Provided records Start Marker
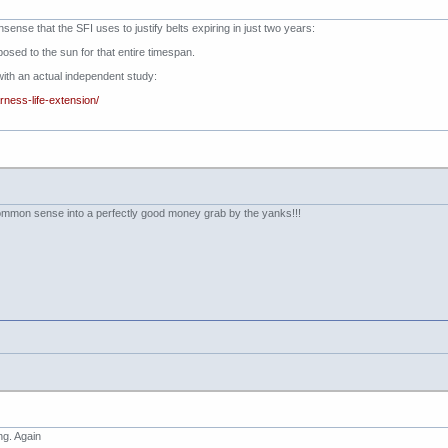
nsense that the SFI uses to justify belts expiring in just two years:
posed to the sun for that entire timespan.
t with an actual independent study:
rness-life-extension/
ommon sense into a perfectly good money grab by the yanks!!!
ng. Again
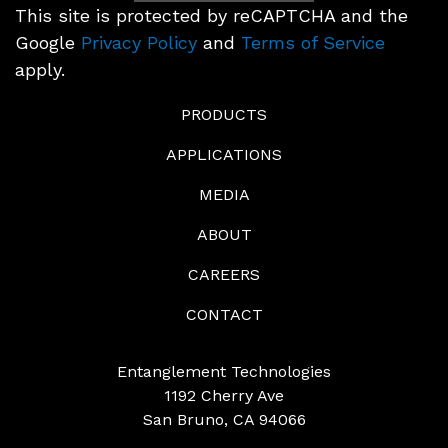
This site is protected by reCAPTCHA and the
Google
Privacy Policy
and
Terms of Service
apply.
PRODUCTS
APPLICATIONS
MEDIA
ABOUT
CAREERS
CONTACT
Entanglement Technologies
1192 Cherry Ave
San Bruno, CA 94066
Provided records End Marker
* _Task objective_
In the copy, include no pictures; otherwise transcribe the entries exactly.

* _Result_
nsense that the SFI uses to justify belts expiring in just two years:
posed to the sun for that entire timespan.
t with an actual independent study:
rness-life-extension/
ommon sense into a perfectly good money grab by the yanks!!!
ng. Again
This site is protected by reCAPTCHA and the
Google
Privacy Policy
and
Terms of Service
apply.
PRODUCTS
APPLICATIONS
MEDIA
ABOUT
CAREERS
CONTACT
Entanglement Technologies
1192 Cherry Ave
San Bruno, CA 94066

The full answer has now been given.